Not sure but since each socket can only send 8kb at a time won''t it be faster if more than one socket is sending at the same time.

Waverider

169

July 03, 2002 02:10 PM

Are multiple sockets bottlenecked by the hardware they are using to send the data? (Meaning one socket is enough, loading up multiple sockets with data won''t increase the water pressure?)

It's not what you're taught, it's what you learn.

Anonymous

July 04, 2002 11:04 AM

Unless your connection operates at the full bandwidth/capacity of the hardware in your computer, this is jsut not possible

ie. Not unless you were on a connection that could exceed the 10Mbps that your network card could put through etc.
The bottleneck is in the OS (and network library?) that handles the buffering/implementation of TCP etc. The place where you might notice the less-than-best speed is in the sliding window implementation. If the connection is fast enough that the full window can be dumped before an ACK is received there will be some delay before it will start sending again, theoretically by opening a second socket you could reduce this by having two windows, i''m not 100% sure but i believe a seperate window is kept for each socket in sockets networking (rather than one per IP address).
I''m not sure if TCP (or sockets...) automatically increases the size of the window depending on transmission times etc.

a person

118

July 04, 2002 03:57 PM

using mulitple sockets is not a viable solution in any type of system. using a single socket on a 100Mb network i can transfer a 40MB file in approx 4secs. thus getting approx 99% efficency. this is over a switched network and not a hub. ussually the bottleneck is not the OS (just try using the loopback device at 127.0.0.1) but ussually the hardware its using. if you have a decent network card (ie 100Mb) and a hub. you are limited by the hub since the data gets replicated to all the machines on the network thus you get "shared" bandwidth. if just one pc on the network is 10Mb your entire network runs at 10Mb so the pc can keep up. a switch allows the network to be more efficent. but enough about that crap,

using send() on a 100MB buffer means the OS will split the data itself into chunks suitable for being sent in TCP/IP packets to be sent of the network. NO system that i know of supports 100MB packets. most use 1500 in an enviroment in a reliable internet enviroment (since eventually this app will be going there?). if routers on the network use a smaller pcaket size, your packets get fragmented anyway. so no matter what packet size you set, the router determines whether your allowed to send it. most routers are set to handle 1500 byte packets. modems use approx 576 because smaller packets are more reliable (since you get more acks, thus you dont need to resend has much if a packet gets lost. plus being on a dialup your transfer to the network is slow).

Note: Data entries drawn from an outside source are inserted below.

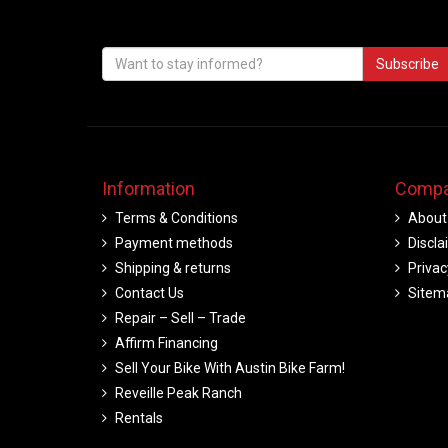
Subscribe
Information
Compa
Terms & Conditions
About
Payment methods
Discla
Shipping & returns
Privac
Contact Us
Sitem
Repair – Sell – Trade
Affirm Financing
Sell Your Bike With Austin Bike Farm!
Reveille Peak Ranch
Rentals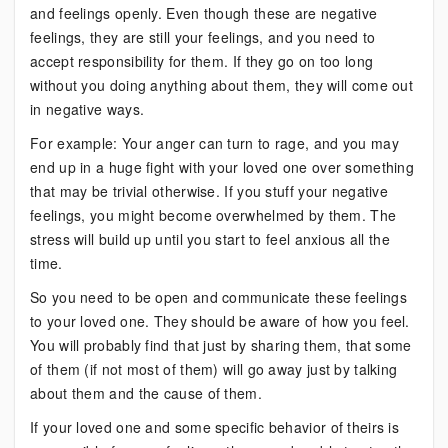
and feelings openly. Even though these are negative
feelings, they are still your feelings, and you need to
accept responsibility for them. If they go on too long
without you doing anything about them, they will come out
in negative ways.
For example: Your anger can turn to rage, and you may
end up in a huge fight with your loved one over something
that may be trivial otherwise. If you stuff your negative
feelings, you might become overwhelmed by them. The
stress will build up until you start to feel anxious all the
time.
So you need to be open and communicate these feelings
to your loved one. They should be aware of how you feel.
You will probably find that just by sharing them, that some
of them (if not most of them) will go away just by talking
about them and the cause of them.
If your loved one and some specific behavior of theirs is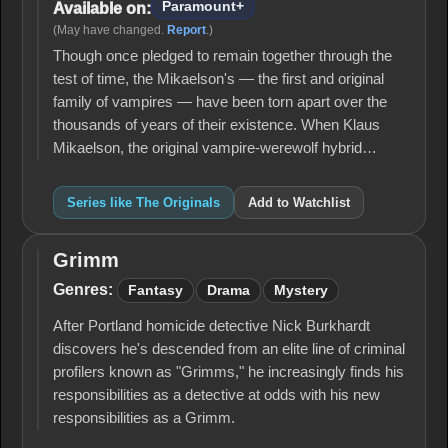
Paramount+
Available on:
(May have changed.
Report
.)
Though once pledged to remain together through the
test of time, the Mikaelson's — the first and original
family of vampires — have been torn apart over the
thousands of years of their existence. When Klaus
Mikaelson, the original vampire-werewolf hybrid…
Series like The Originals
Add to Watchlist
Grimm
Grimm
Genres:
Fantasy
Drama
Mystery
After Portland homicide detective Nick Burkhardt
discovers he's descended from an elite line of criminal
profilers known as "Grimms," he increasingly finds his
responsibilities as a detective at odds with his new
responsibilities as a Grimm.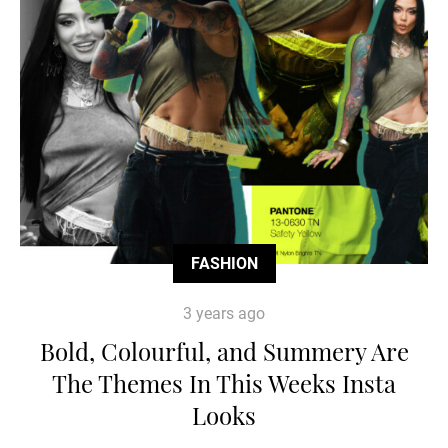
FASHION
3 years ago
Bold, Colourful, and Summery Are
The Themes In This Weeks Insta
Looks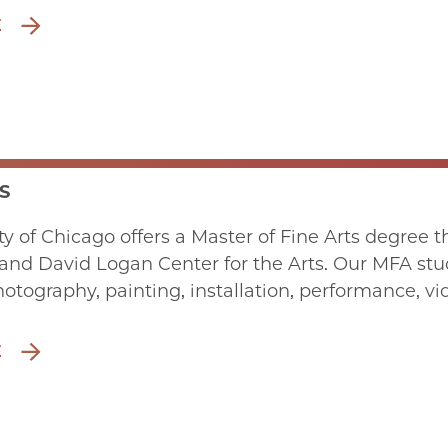
E
S
ty of Chicago offers a Master of Fine Arts degree 
and David Logan Center for the Arts. Our MFA stud
hotography, painting, installation, performance, 
E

see below for window explainatin.

so if you wish to keep track of how much data is sent. you send the data using smaller buffers. 1KB is a decent size, 8KB is good as well. you can pick it based on the file size. just realize that the call waits till the data is sent, so using a 1KB buffer is best since even on a modem its unlikly to take more then 1 second (though send really returns after the data is placed on the TCP/IP stack thus as you call send, the data is already being transferred from the previous calls. so you ussually wont have to wait the entire transfer time per unit. instead it will happen in chunks in which you wil seem to "stall" bewteen groups of cals if you call send very fast).

again, you dont care about how the OS and TCP/IP stack handle the data. you sjut need to know that you send the data and it gets to the other side. you need to understand that splitting yoru send calls to use smaller buffers is more efficent because:
1. you dont need a 100MB file in memory.
2. not all pcs can hold an entire file in memory, but can store them on disk.
3. if you do allocate a large chunk, its limited to physical ram, andything larger then that will be placed in the swap file thus cause more disk usage. now the file is using the equivelent of two files storage space wise.
4. sending a 4gig files i the MAX you can send (i think send is limited to 32bit unsigned ints right? if it uses signed, or unsigned 16bit ints. you are limited to only sending 2gig. using the buffered approach you can send a file of any size, not caring about how much memory/swap disk space will be needed. an app sending files should not be resource intensive.
5. ussually sending over a very fast network is limited by harddrive speed.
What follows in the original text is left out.